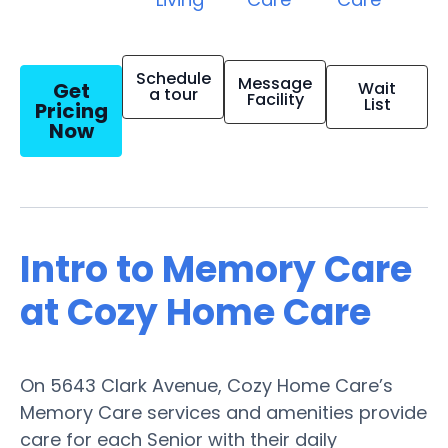
Schedule
Message
Get
Wait
a tour
Facility
List
Pricing
Now
Intro to Memory Care
at Cozy Home Care
On 5643 Clark Avenue, Cozy Home Care’s
Memory Care services and amenities provide
care for each Senior with their daily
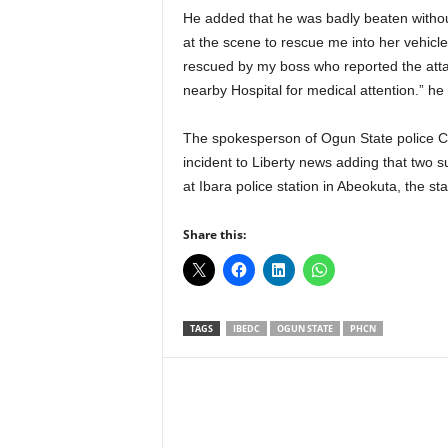
He added that he was badly beaten without
at the scene to rescue me into her vehicl
rescued by my boss who reported the attack
nearby Hospital for medical attention.” he 
The spokesperson of Ogun State police
incident to Liberty news adding that two 
at Ibara police station in Abeokuta, the sta
Share this:
TAGS
IBEDC
OGUN STATE
PHCN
|---|
EXERCISE DIRECTIONS:
Scan the entries above for the string "Cozy", and copy every line where it turns up.

ANSWER SPACE:
at Cozy Home Care
On 5643 Clark Avenue, Cozy Home Care’s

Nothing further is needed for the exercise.